Selon un vétérinaire du Sud de l’Alberta, un nombre croissant d’éleveurs doivent recevoir une formation sur la façon de diagnostiquer et de traiter les maladies chez les veaux.

Le docteur Steve Hendrick de Coaldale indique que cette tendance résulte d’un contexte démographique où le nombre de personnes qui grandissent dans le milieu de l’élevage ne cesse de diminuer.

« De plus en plus, nous donnons de la formation à des gens qui n’ont jamais été en contact avec des animaux d’élevage et qui occupent tout à coup un poste où ils doivent identifier ces animaux, alors nous leur fournissons de l’encadrement et de l’orientation pour les aider à accomplir leur travail », résume M. Hendrick.

L’expérience compte

M. Hendrick croit que la capacité de repérer précocement les veaux malades est un art, que maîtrisent les bouviers expérimentés.
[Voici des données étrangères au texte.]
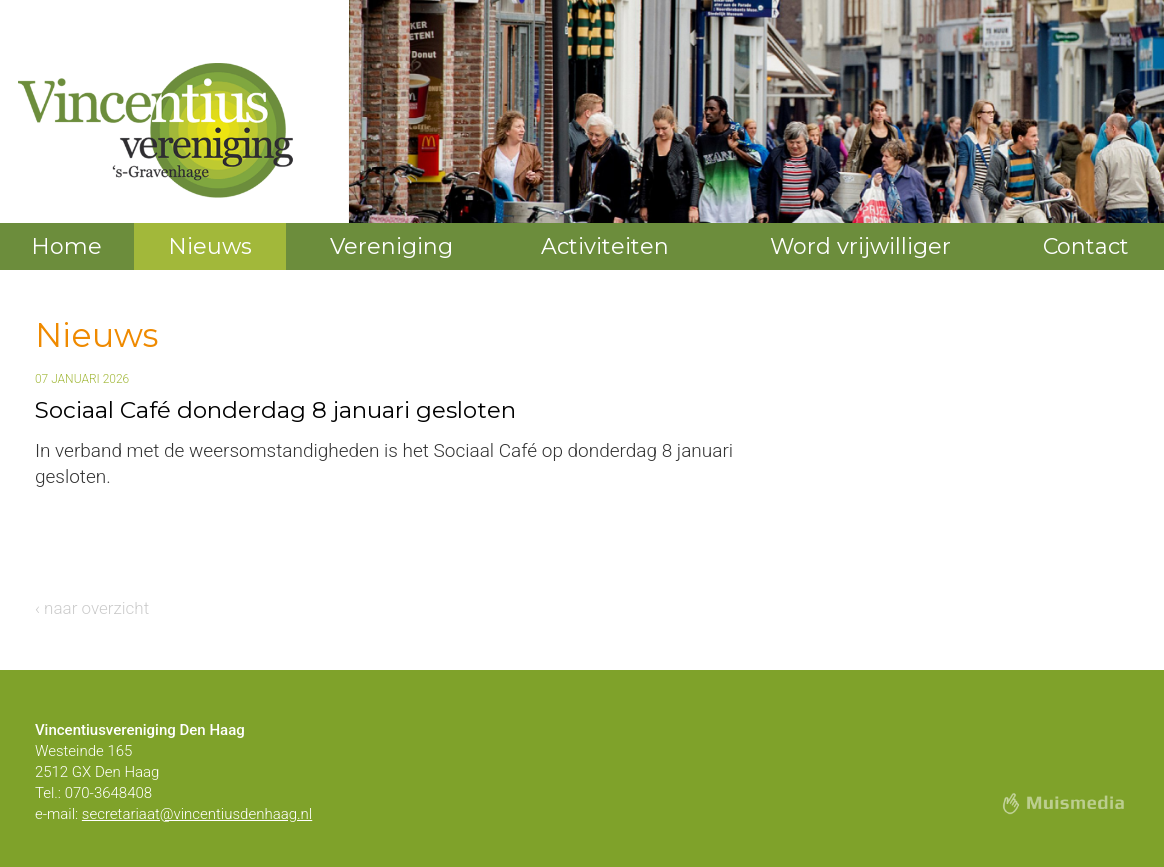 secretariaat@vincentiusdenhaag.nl (197, 814)
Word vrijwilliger (860, 246)
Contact (1086, 246)
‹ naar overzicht (92, 608)
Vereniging (391, 246)
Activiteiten (605, 246)
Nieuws (210, 246)
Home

« La boiterie est un symptôme assez évident, mais il y a d’autres états pathologiques qui sont plus difficiles à repérer, et il faut une formation et un encadrement approfondis pour savoir quels signes chercher parce que cela nécessite entre autres une bonne connaissance des comportements anormaux chez les bovins. »

Ce facteur n’échappe pas à Jared Sherman, gestionnaire des bovins de l’entreprise Soderglen Ranches.

Selon lui, même si l’on s’assure que tous les employés du ranch possèdent de bonnes connaissances scientifiques, c’est l’étendue de l’expérience et le temps passé chaque jour en compagnie des bovins qui leur permet vraiment de comprendre leur troupeau, dont les comportements normaux des animaux et leurs habitudes lorsqu’ils tombent malades.

Bonnes et mauvaises journées

« Un employé qui est en contact avec les bovins seulement lorsqu’ils sont en bonne santé ne repérera pas les changements subtils en cas de maladie, alors les symptômes passent inaperçus jusqu’à ce que le mal soit fait et que des problèmes de mortalité s’installent, dit M. Sherman. Il faut du temps, de l’encadrement et de l’expérience pour être capable de repérer précocement les symptômes de maladies chez les bovins. »

En conclusion

Il est admis que le temps et l’expérience aident à détecter précocement les maladies chez les bovins, mais les nouveaux venus dans l’industrie admettent avoir besoin de formation et prennent des mesures pour en apprendre davantage sur les animaux qu’ils soignent auprès de professionnels.